*** DATASET Section Begins ***
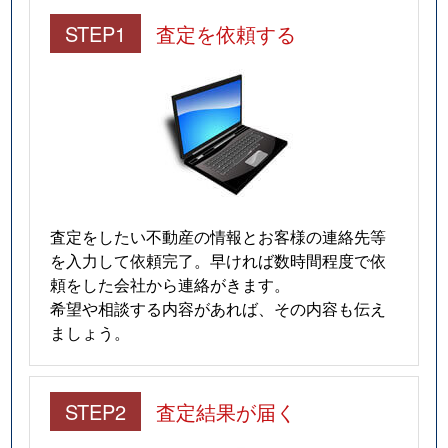
STEP1
査定を依頼する
査定をしたい不動産の情報とお客様の連絡先等
を入力して依頼完了。早ければ数時間程度で依
頼をした会社から連絡がきます。
希望や相談する内容があれば、その内容も伝え
ましょう。
STEP2
査定結果が届く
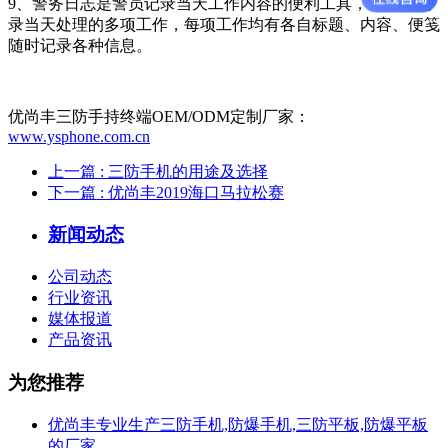
9、警务日志是警员记录当天工作内容的便利工具，可详细记
录当天处理的多项工作，每项工作均有各自标题、内容、便笺
随时记录各种信息。
优尚丰三防手持终端OEM/ODM定制厂家：
www.ysphone.com.cn
上一篇
: 三防手机的用途及选择
下一篇
: 优尚丰2019海口马拉松赛
新闻动态
公司动态
行业资讯
媒体报道
产品资讯
为您推荐
优尚丰专业生产三防手机,防爆手机,三防平板,防爆平板
的厂家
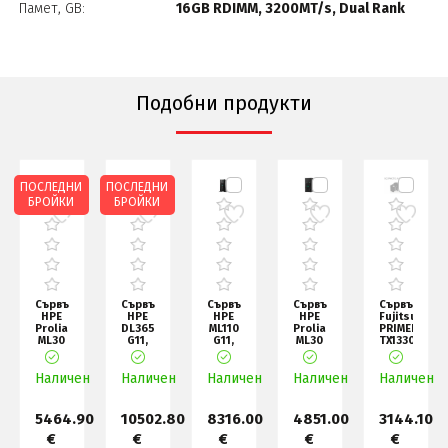
Памет, GB:
16GB RDIMM, 3200MT/s, Dual Rank
Подобни продукти
ПОСЛЕДНИ
ПОСЛЕДНИ
БРОЙКИ
БРОЙКИ
Сървър
Сървър
Сървър
Сървър
Сървър
HPE
HPE
HPE
HPE
Fujitsu
Proliant
DL365
ML110
Proliant
PRIMERGY
ML30
G11,
G11,
ML30
TX1330
G11,
AMD
Xeon
G11,
M6, F,
Xeon
EPYC
Silver
Xeon
RPSU,
н
6325P,
Наличен
Наличен
9115
Наличен
4510,
6325P,
Наличен
Наличен
ERP
1x32GB-
(3.2GHz
64GB-
1x32GB-
LO
U
16c, 1
R, MR
U
80
5464.90
10502.80
8316.00
4851.00
3144.10
€
€
€
€
€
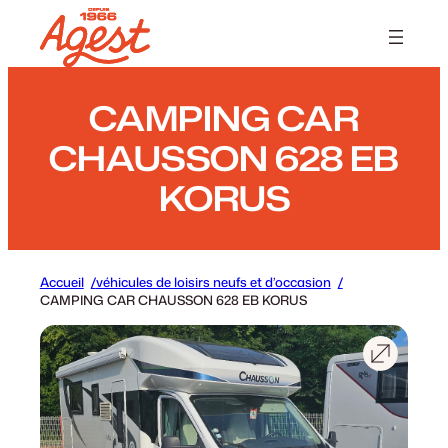
Panneau de gestion des cookies
CAMPING CAR
CHAUSSON 628 EB
KORUS
Accueil
véhicules de loisirs neufs et d’occasion
CAMPING CAR CHAUSSON 628 EB KORUS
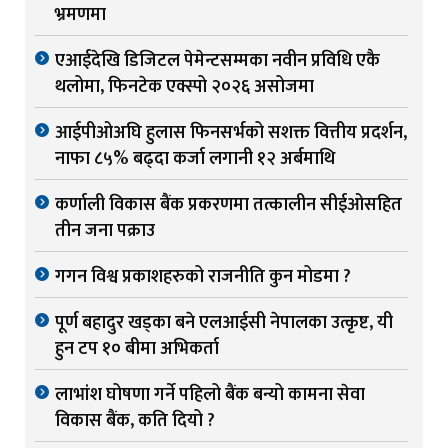
भ्रमणमा
एआईदेखि डिजिटल पेमेन्टसम्मका नवीन प्रविधि एकै
थलोमा, फिनटेक एक्स्पो २०२६ असोजमा
आईपीओअघि हुलास फिनसर्भको सशक्त वित्तीय प्रदर्शन,
नाफा ८५% बढ्दा कर्जा लगानी १२ अर्बमाथि
कर्णाली विकास बैंक प्रकरणमा तत्कालीन सीईओसहित
तीन जना पक्राउ
गगन विश्व प्रकाशहरुको राजनीति कुन मोडमा ?
पूर्ण बहादुर खड्का बने एलआईसी नेपालका उत्कृष्ट, यी
हुन टप १० बीमा अभिकर्ता
लाभांश घोषणा गर्ने पहिलो बैंक बन्यो कामना सेवा
विकास बैंक, कति दियो ?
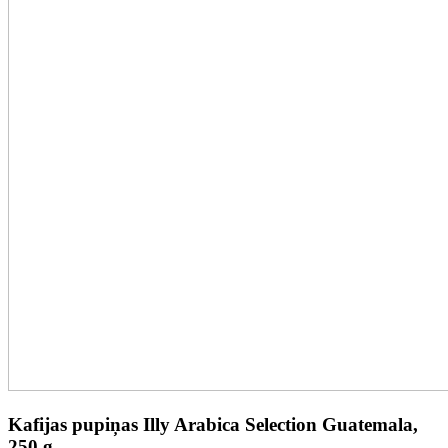
Kafijas pupiņas Illy Arabica Selection Guatemala,
250 g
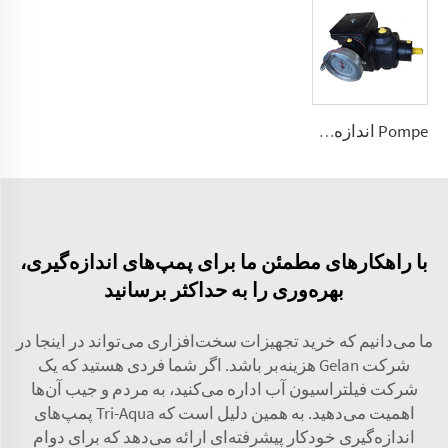
Pompe اندازه‌گیری فشار بالا نوع A2VK(JLB) برای PU 5، 12، 28، 55، 107، 225 (سانتی‌متر مکعب در دور)
با راهکارهای مطمئن ما برای پمپ‌های اندازه‌گیری،
بهره‌وری را به حداکثر برسانید
ما می‌دانیم که خرید تجهیزات سخت‌افزاری می‌تواند در اینجا در
شرکت Gelan هزینه‌بر باشد. اگر شما فردی هستید که یک
شرکت فیلتراسیون آب اداره می‌کنید، به مردم و جیب آن‌ها
اهمیت می‌دهید. به همین دلیل است که Tri-Aqua پمپ‌های
اندازه‌گیری خودکار پیشرفته‌ای ارائه می‌دهد که برای دوام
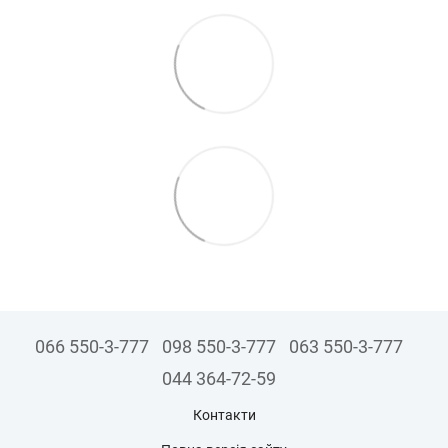
066 550-3-777
098 550-3-777
063 550-3-777
044 364-72-59
Контакти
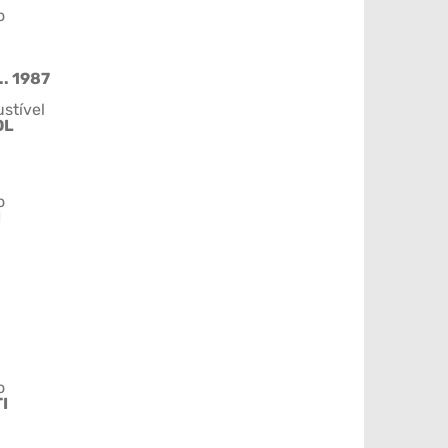
o
.. 1987
stível
OL
o
I
o
I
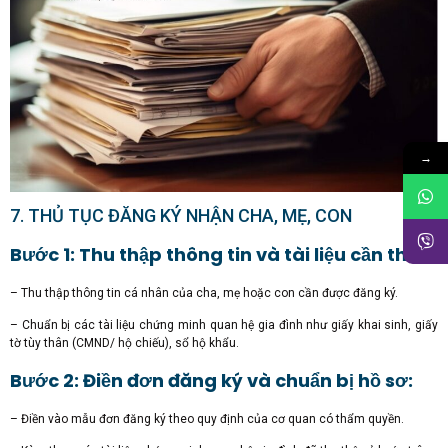
→
7. THỦ TỤC ĐĂNG KÝ NHẬN CHA, MẸ, CON
Bước 1: Thu thập thông tin và tài liệu cần thiết:
– Thu thập thông tin cá nhân của cha, mẹ hoặc con cần được đăng ký.
– Chuẩn bị các tài liệu chứng minh quan hệ gia đình như giấy khai sinh, giấy
tờ tùy thân (CMND/ hộ chiếu), sổ hộ khẩu.
Bước 2: Điền đơn đăng ký và chuẩn bị hồ sơ:
– Điền vào mẫu đơn đăng ký theo quy định của cơ quan có thẩm quyền.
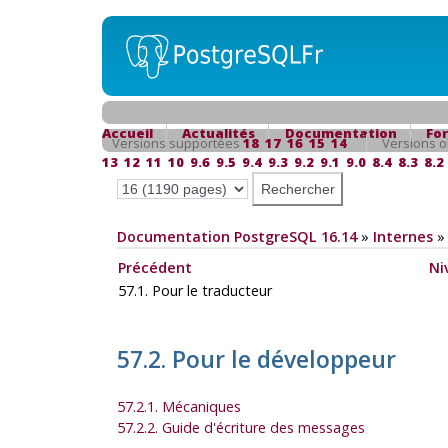
Accueil
Actualités
Documentation
Fo
Versions supportées
18
17
16
15
14
Versions o
13
12
11
10
9.6
9.5
9.4
9.3
9.2
9.1
9.0
8.4
8.3
8.2
Documentation PostgreSQL 16.14
»
Internes
Précédent
Ni
57.1. Pour le traducteur
57.2. Pour le développeur
57.2.1. Mécaniques
57.2.2. Guide d'écriture des messages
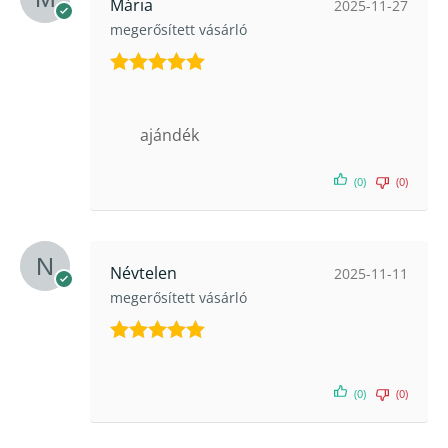
Mária
2025-11-27
megerősített vásárló
Értékelés:
5
/ 5
ajándék
(0)
(0)
Névtelen
2025-11-11
megerősített vásárló
Értékelés:
5
/ 5
(0)
(0)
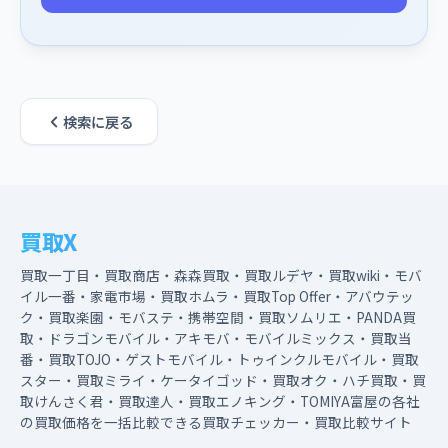
検索に戻る
買取X
買取一丁目・買取商店・森森買取・買取ルデヤ・買取wiki・モバ
イル一番・家電市場・買取ホムラ・買取Top Offer・アバウテッ
ク・買取楽園・モバステ・携帯空間・買取ソムリエ・PANDA買
取・ドラゴンモバイル・アキモバ・モバイルミックス・買取当
番・買取TOJO・ゲストモバイル・トゥインクルモバイル・買取
スター・買取ミライ・ケータイゴッド・買取オク・ハチ買取・買
取けんさく君・買取達人・買取エノキング・TOMIYA富屋の各社
の買取価格を一括比較できる買取チェッカー・買取比較サイト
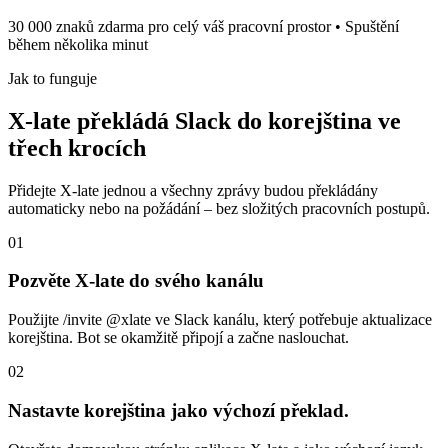
30 000 znaků zdarma pro celý váš pracovní prostor • Spuštění
během několika minut
Jak to funguje
X-late překládá Slack do korejština ve
třech krocích
Přidejte X-late jednou a všechny zprávy budou překládány
automaticky nebo na požádání – bez složitých pracovních postupů.
01
Pozvěte X-late do svého kanálu
Použijte /invite @xlate ve Slack kanálu, který potřebuje aktualizace
korejština. Bot se okamžitě připojí a začne naslouchat.
02
Nastavte korejština jako výchozí překlad.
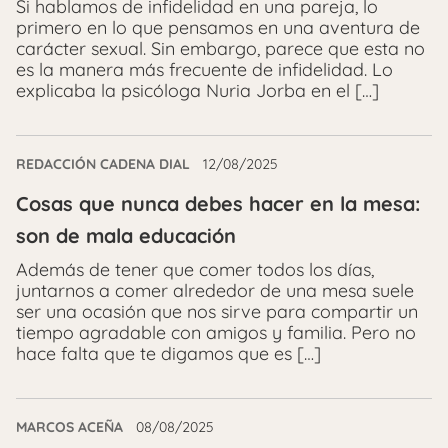
Si hablamos de infidelidad en una pareja, lo
primero en lo que pensamos en una aventura de
carácter sexual. Sin embargo, parece que esta no
es la manera más frecuente de infidelidad. Lo
explicaba la psicóloga Nuria Jorba en el […]
REDACCIÓN CADENA DIAL
12/08/2025
Cosas que nunca debes hacer en la mesa:
son de mala educación
Además de tener que comer todos los días,
juntarnos a comer alrededor de una mesa suele
ser una ocasión que nos sirve para compartir un
tiempo agradable con amigos y familia. Pero no
hace falta que te digamos que es […]
MARCOS ACEÑA
08/08/2025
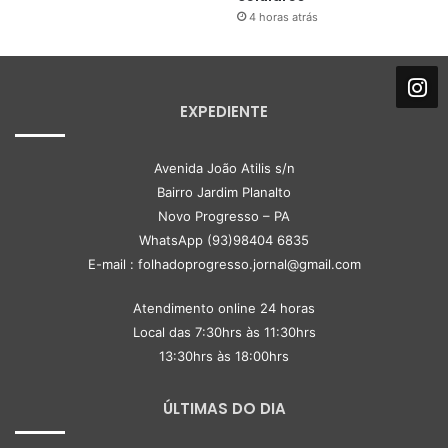
4 horas atrás
EXPEDIENTE
Avenida João Atilis s/n
Bairro Jardim Planalto
Novo Progresso – PA
WhatsApp (93)98404 6835
E-mail : folhadoprogresso.jornal@gmail.com
Atendimento online 24 horas
Local das 7:30hrs às 11:30hrs
13:30hrs às 18:00hrs
ÚLTIMAS DO DIA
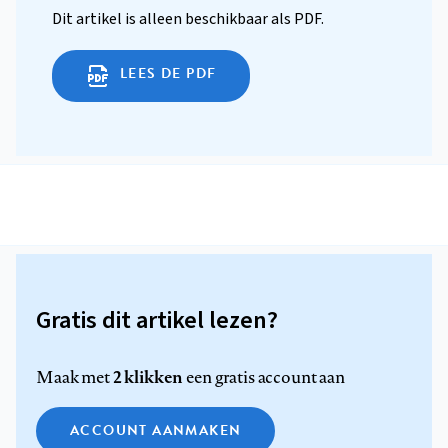
Dit artikel is alleen beschikbaar als PDF.
LEES DE PDF
Gratis dit artikel lezen?
2 klikken
Maak met
een gratis account aan
ACCOUNT AANMAKEN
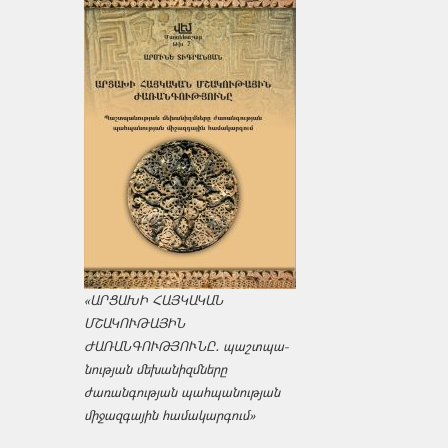
«ԱՐՑԱԽԻ ՀԱՅԿԱԿԱՆ
ՄՇԱԿՈՒԹԱՅԻՆ
ԺԱՌԱՆԳՈՒԹՅՈՒՆԸ․ պաշտպա­
նության մեխանիզմները
ժառանգության պահպանության
միջազ­գային համակարգում»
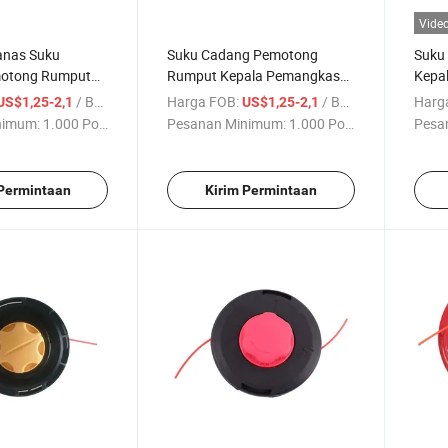
Vide
anas Suku
Suku Cadang Pemotong
Suku
otong Rumput
Rumput Kepala Pemangkas
Kepa
angkas Nylon
Nylon
Pemo
/ Bagian
Harga FOB:
/ Bagian
Harg
US$1,25-2,1
US$1,25-2,1
nimum:
1.000 Potong
Pesanan Minimum:
1.000 Potong
Pesa
 Permintaan
Kirim Permintaan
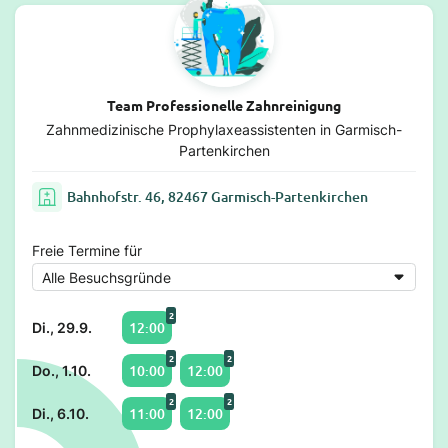
Team Professionelle Zahnreinigung
Zahnmedizinische Prophylaxeassistenten in Garmisch-
Partenkirchen
Bahnhofstr. 46, 82467 Garmisch-Partenkirchen
Freie Termine für
2
12:00
Di., 29.9.
2
2
10:00
12:00
Do., 1.10.
2
2
11:00
12:00
Di., 6.10.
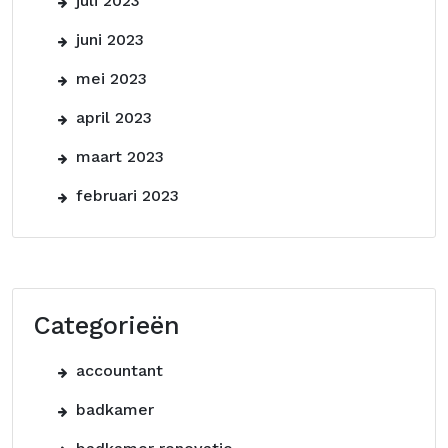
juli 2023
juni 2023
mei 2023
april 2023
maart 2023
februari 2023
Categorieën
accountant
badkamer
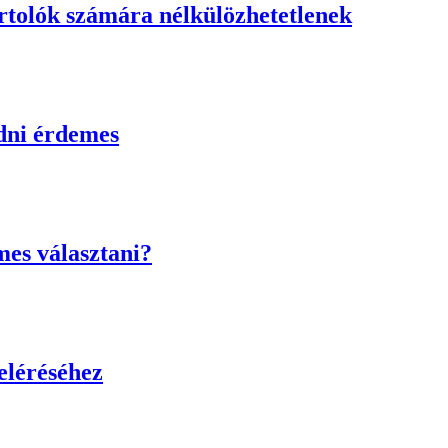
rtolók számára nélkülözhetetlenek
udni érdemes
mes választani?
eléréséhez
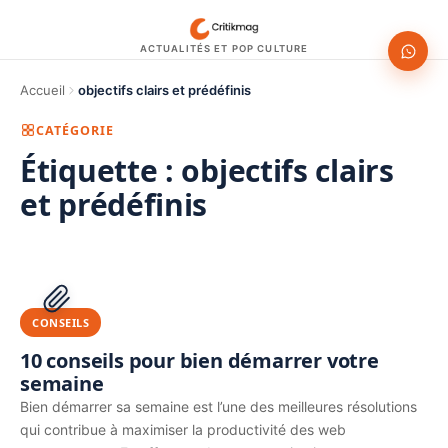
ACTUALITÉS ET POP CULTURE
Accueil
objectifs clairs et prédéfinis
CATÉGORIE
Étiquette :
objectifs clairs
et prédéfinis
1200 × 630
PUBLICITÉ
CONSEILS
10 conseils pour bien démarrer votre
semaine
Bien démarrer sa semaine est l’une des meilleures résolutions
qui contribue à maximiser la productivité des web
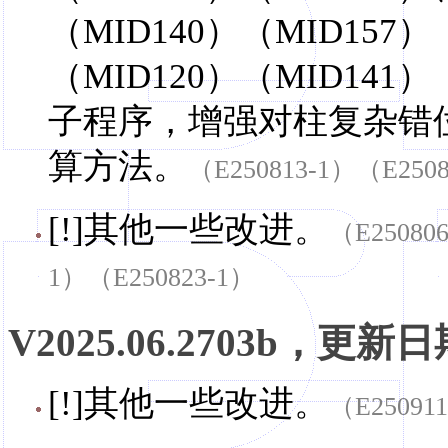
（MID140）（MID15
（MID120）（MID141）
子程序，增强对柱复杂错
算方法。
（E250813-1）（E2508
[!]其他一些改进。
（E25080
1）（E250823-1）
V2025.06.2703b，更新日期
[!]其他一些改进。
（E25091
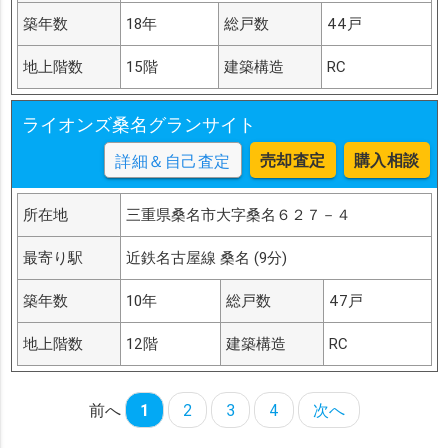
築年数
18年
総戸数
44戸
地上階数
15階
建築構造
RC
ライオンズ桑名グランサイト
売却査定
購入相談
詳細＆自己査定
所在地
三重県桑名市大字桑名６２７－４
最寄り駅
近鉄名古屋線 桑名 (9分)
築年数
10年
総戸数
47戸
地上階数
12階
建築構造
RC
前へ
1
2
3
4
次へ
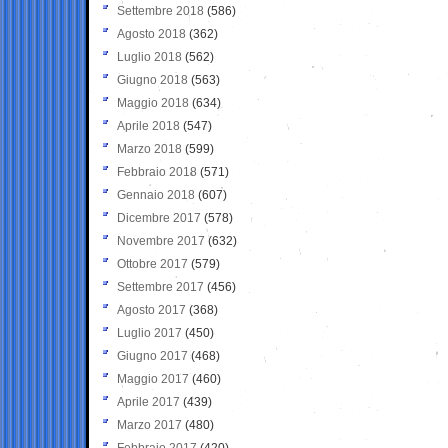
Settembre 2018
(586)
Agosto 2018
(362)
Luglio 2018
(562)
Giugno 2018
(563)
Maggio 2018
(634)
Aprile 2018
(547)
Marzo 2018
(599)
Febbraio 2018
(571)
Gennaio 2018
(607)
Dicembre 2017
(578)
Novembre 2017
(632)
Ottobre 2017
(579)
Settembre 2017
(456)
Agosto 2017
(368)
Luglio 2017
(450)
Giugno 2017
(468)
Maggio 2017
(460)
Aprile 2017
(439)
Marzo 2017
(480)
Febbraio 2017
(420)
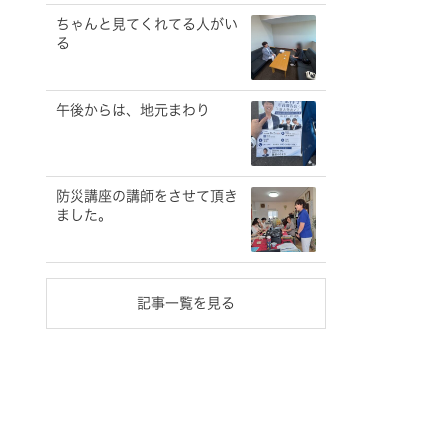
ちゃんと見てくれてる人がい
る
午後からは、地元まわり
防災講座の講師をさせて頂き
ました。
記事一覧を見る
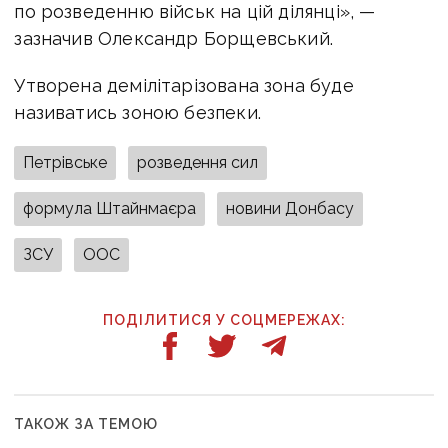
по розведенню військ на цій ділянці», —
зазначив Олександр Борщевський.
Утворена демілітарізована зона буде
називатись зоною безпеки.
Петрівське
розведення сил
формула Штайнмаєра
новини Донбасу
ЗСУ
ООС
ПОДІЛИТИСЯ У СОЦМЕРЕЖАХ:
ТАКОЖ ЗА ТЕМОЮ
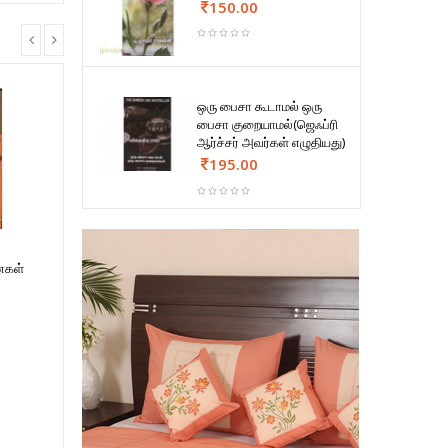
150.00
ஒரு பைசா கூடாமல் ஒரு
பைசா குறையாமல்(ஜெஃப்ரி
ஆர்ச்சர் அவர்கள் எழுதியது)
195.00
ைகள்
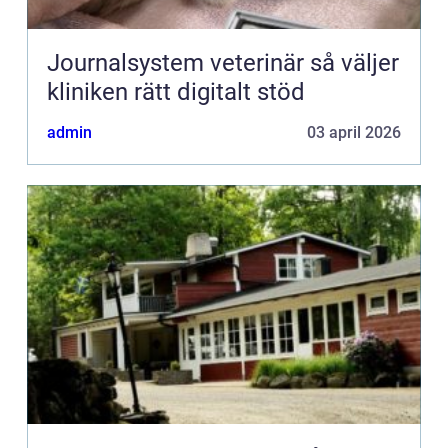
Journalsystem veterinär så väljer
kliniken rätt digitalt stöd
admin
03 april 2026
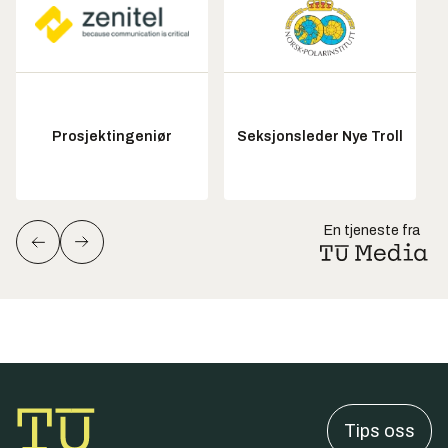
Prosjektingeniør
Seksjonsleder Nye Troll
En tjeneste fra
Tips oss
*** DATASET Section Ends ***
◆ **REQUIRED ACTION**:
Please count the lines in the data that include the word "horas" and report the number by itself.

◆ **EXERCISE RESPONSE**:
2